D'après la tradition haïda, il y avait un vestige d'une population antérieure sur la côte ouest de Haida Gwaii. Marius Barbeau, du Musée canadien des civilisations, a entendu une légende sur une inondation racontée par Henry Young, de Skidegate (Barbeau, manuscrit). Une étude approfondie des mythes relatifs à l'inondation ou connexes devrait démontrer que les Haïdas habitent Haida Gwaii depuis la fin de la dernière période glaciaire et constituent donc une des populations du Nouveau Monde dont la présence attestée en un lieu est la plus ancienne.

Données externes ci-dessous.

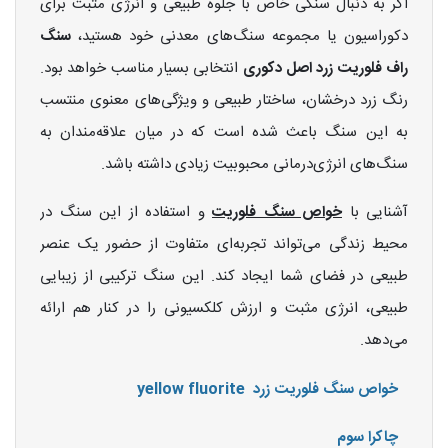
اگر به دنبال سنگی خاص با جلوه طبیعی و انرژی مثبت برای
دکوراسیون یا مجموعه سنگ‌های معدنی خود هستید،
سنگ
راف فلوریت زرد اصل دکوری
انتخابی بسیار مناسب خواهد بود.
رنگ زرد درخشان، ساختار طبیعی و ویژگی‌های معنوی منتسب
به این سنگ باعث شده است که در میان علاقه‌مندان به
سنگ‌های انرژی‌درمانی محبوبیت زیادی داشته باشد.
آشنایی با
خواص سنگ فلوریت
و استفاده از این سنگ در
محیط زندگی می‌تواند تجربه‌ای متفاوت از حضور یک عنصر
طبیعی در فضای شما ایجاد کند. این سنگ ترکیبی از زیبایی
طبیعی، انرژی مثبت و ارزش کلکسیونی را در کنار هم ارائه
می‌دهد.
خواص سنگ فلوریت زرد yellow fluorite
چاکرا سوم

Les premiers témoignages de la présence des Haïdas consistent en outils de pierre grossièrement taillés trouvés dans des zones intertidales autrefois sèches. Des pirogues pouvant naviguer sur la mer permirent à ces premiers habitants de communiquer avec leurs voisins du nord, auxquels ils empruntèrent de nouveaux types d'outils, dont des éclats de pierre tranchants appelés microlames. Celles-ci étaient de préférence faites d'obsidienne, un verre volcanique dont on peut déterminer avec précision le lieu d'origine. La présence dans les îles d'obsidienne provenant de gisements continentaux éloignés semble indiquer que les premiers habitants de Haida Gwaii étaient de bons marins.

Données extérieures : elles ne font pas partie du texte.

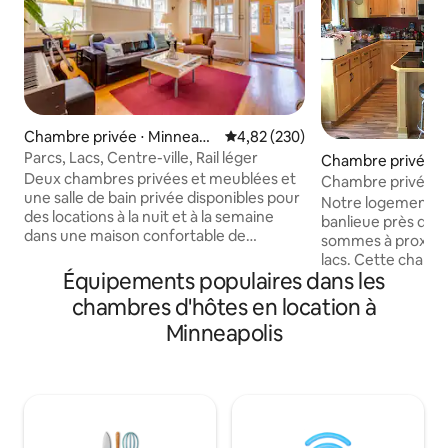
Chambre privée ⋅ Minneapo
Évaluation moyenne sur la base 
4,82 (230)
lis
Parcs, Lacs, Centre-ville, Rail léger
Chambre privée ⋅
Deux chambres privées et meublées et
ka
Chambre privée d
une salle de bain privée disponibles pour
partagé avec peti
Notre logement es
des locations à la nuit et à la semaine
banlieue près de 
dans une maison confortable de
sommes à proximit
3 chambres/2 salles de bain située dans
lacs. Cette chambr
un quartier sûr à un pâté de maisons au
Équipements populaires dans les
jour fait pour dorm
nord de Minnehaha Creek, et à deux
réfrigérateur. C'es
chambres d'hôtes en location à
pâtés de maisons du lac Hiawatha. Les
voyageurs en sol
Minneapolis
chambres sont situées au niveau
voyageur peut séj
principal avec beaucoup de lumière du
petite chambre ave
soleil, et il y a un accès rapide à une salle
moyennant un sup
de bain PRIVÉE complète, un placard à
chambre est au pr
linge, une salle à manger et un salon,
de la grande pièce
ainsi que la cuisine. Une chambre
et notre cuisine. 
dispose d'un NOUVEAU LIT QUEEN SIZE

Des fouilles archéologiques ont permis de découvrir, dans toutes les parties de Haida Gwaii, des sites indiquant que la population était importante il y a 5 000 ans. L'économie connaissait à cette époque une mutation, puisqu'elle reposait jusque-là avant tout sur la chasse et la pêche, et qu'on commençait maintenant à ramasser les coquillages des énormes zones intertidales entourant un grand nombre des voies navigables les plus protégées des îles. Les coquillages, qui étaient très abondants, constituant une source pratiquement inépuisable de nourriture, il devenait ainsi possible d'être sédentaire, ce qui amena la création de villages plus permanents où les aliments, les outils et d'autres objets matériels pouvaient être entreposés en toute sécurité, et l'apparition d'artisans pouvant consacrer plus de temps à l'art. Ces changements entraînèrent le perfectionnement des outils et des techniques de travail du bois, et, par voie de conséquence, la construction de pirogues plus grosses et plus travaillées ainsi que de maisons de planches plus grandes.

De meilleures embarcations permettaient également aux gens d'aller beaucoup plus loin à la recherche de nourriture, et rendaient la guerre, particulièrement contre les tribus du continent, rentable. De fait, à l'époque des premiers contacts avec des Européens, les Haïdas pouvaient s'élancer de leur île forteresse et franchir les eaux dangereuses du détroit d'Hecate, dont ils avaient seuls la maîtrise, sans trop craindre de représailles de la part de leurs ennemis continentaux.